Something standing out, maybe?

In more details:

#show interfaces te3/46
TenGigabitEthernet 3/46 is up, line protocol is up
Port is part of Port-channel 98
[...]
Input Statistics:
    18533249104 packets, 35813681434965 bytes
[...]
    1064299255 CRC, 0 overrun, 0 discarded

The CRC number indicates the number of CRC failures, packets which failed checksum validation. All the other ports on the switch were at 0. So clearly something was off with that port.

The culprit: a faulty SFP!

We decided to try to shut that port down (after all, it's just 1 port out of a 8-port LACP link), and immediately, all the packet loss disappeared.

So we replaced the the optical transceiver in that port, hoping that swapping that SFP would resolve the CRC failure problem. After re-enabling the link, the number of dropped packets seemed to have decreased. But not totally disappear…

The real culprit: the other SFP

Thinking a little more about it, since the errors were actually Ingress FCSDrops on the switch, it didn’t seem completely unreasonable to consider that those frames were received by the switch already corrupted, and thus, that they would have been mangled by either the transceiver on the other end of the link, or maybe in-flight by a damaged cable. So maybe we’ve been pointing fingers at a SFP, and maybe it was innocent… 😁

We checked the switch’s port on the NFS server’s side, and the checksum errors and drop counts were all at 0. We replaced that SFP anyway, just to see, and this time, bingo: no more CRC errors on the other side.
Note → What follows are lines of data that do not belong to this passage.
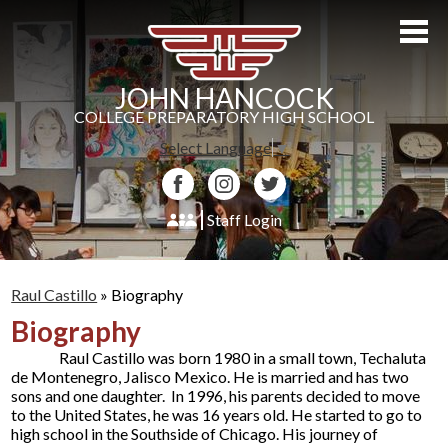
Skip
to
main
content
JOHN HANCOCK
COLLEGE PREPARATORY HIGH SCHOOL
Select Language
▼
Facebook
Instagram
Twitter
Staff Login
About Us
Raul Castillo
»
Biography
Admissions
Biography
Academics
Raul Castillo was born 1980 in a small town, Techaluta
de Montenegro, Jalisco Mexico. He is married and has two
Students
sons and one daughter. In 1996, his parents decided to move
to the United States, he was 16 years old. He started to go to
Athletics
high school in the Southside of Chicago. His journey of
Which lead us to the following decision tree:

  • if a port has RX/receiving/ingress errors, it’s probably not its fault, and the issue is most likely with its peer at the other end of the link,

  • if a port has TX/transmitting/egress errors, it’s probably the source of the problem,

  • if both ports at each end of a given link have errors, the cable is probably at fault.

By the way, if you’re wondering, here’s what a SFP looks like:

TL;DR

We had seemingly random NFS timeout issues. They turned out to be caused by a defective SFP, that was eventually identified through the port error counter of the switch at the other end of the link.

There's probably a lesson to be learned here, and we were almost disappointed that DNS was not involved (because it's always DNS), but in the end, we were glad to finally find a rational explanation to those timeouts. And since that SFP replacement, not a single NFS timeout has been logged.